No. 22220 | La. | Sep 27, 1916

O’NIELL, J.

Pretermitting the question of the correctness of the ruling complained of, we are of the opinion that the relator has not presented a case for the exercise of our supervisory jurisdiction. It was not the mandatory duty of the district judge to grant the preliminary injunction prayed for; his granting or refusal to grant the writ was a matter within his judicial discretion, and was subject to review only by an appeal to this court. If the district judge had merely refused to grant the preliminary injunction, without issuing a rule nisi, we would not have supervisory jurisdiction to compel him to grant the writ. His issuing the rule nisi and allowing the defendants an opportunity to be heard before granting or refusing to grant the writ of injunction was, in effect and in fact, a refusal to grant the injunction on the face of the plaintiff’s petition. The issuance of the rule nisi and allowing the defendants an opportunity to be heard is not worse for the plaintiff in this case than if the court had merely refused the injunction, in which case his ruling would have been subject to review by an ordinary appeal, but not by an appeal to our supervisory powers.
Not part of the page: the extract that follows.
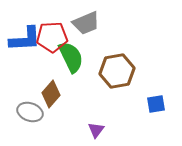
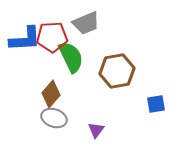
gray ellipse: moved 24 px right, 6 px down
For all that we know, the district judge may grant the injunction in his final ruling on the plaintiff’s application for the writ, unless the plaintiff appeals from his ruling, refusing to grant the writ on the face of the petition. The relator has reserved a bill of exceptions to the ruling of the district court, permitting the defendants to traverse the allegations of the petition, which may be considered on an appeal from the final ruling on the application for injunction.

The petition for writs of certiorari, prohibition, and mandamus is denied at the cost of the relator.